> **Exercise description**: State how many lines of the data below hold the string "разработки", giving nothing but the number.

==== Available data

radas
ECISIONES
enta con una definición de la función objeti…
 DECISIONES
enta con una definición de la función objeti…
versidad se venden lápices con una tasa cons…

========
==== Available data

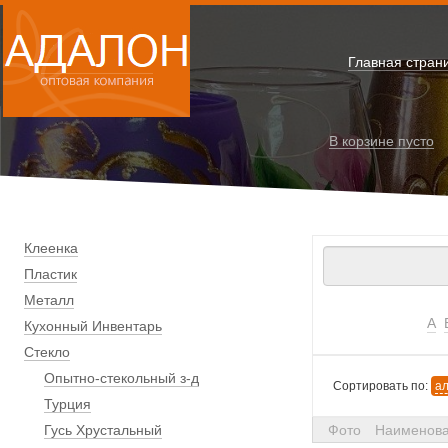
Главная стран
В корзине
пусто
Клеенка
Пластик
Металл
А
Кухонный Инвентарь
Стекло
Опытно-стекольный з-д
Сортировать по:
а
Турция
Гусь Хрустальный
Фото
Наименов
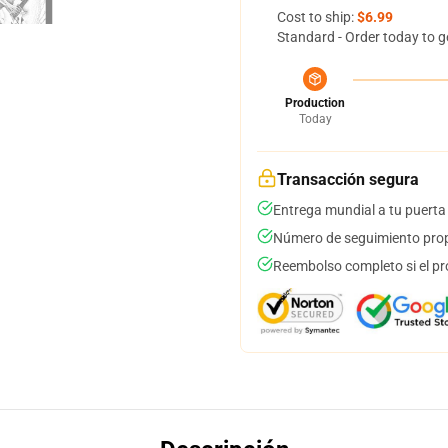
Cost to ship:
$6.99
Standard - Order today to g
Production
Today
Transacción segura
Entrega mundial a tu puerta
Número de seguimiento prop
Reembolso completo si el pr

========
==== Available data

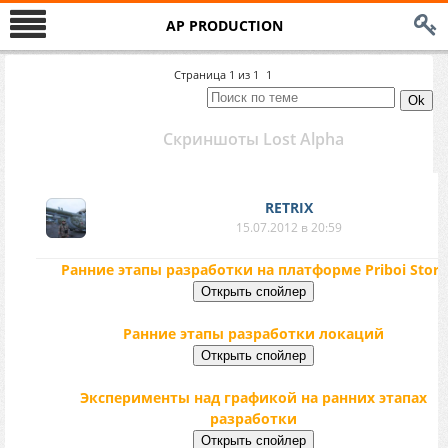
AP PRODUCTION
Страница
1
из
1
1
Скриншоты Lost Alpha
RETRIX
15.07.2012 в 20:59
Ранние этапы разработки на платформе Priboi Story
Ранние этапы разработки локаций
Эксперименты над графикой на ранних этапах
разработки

========

> **Exercise answer**: 3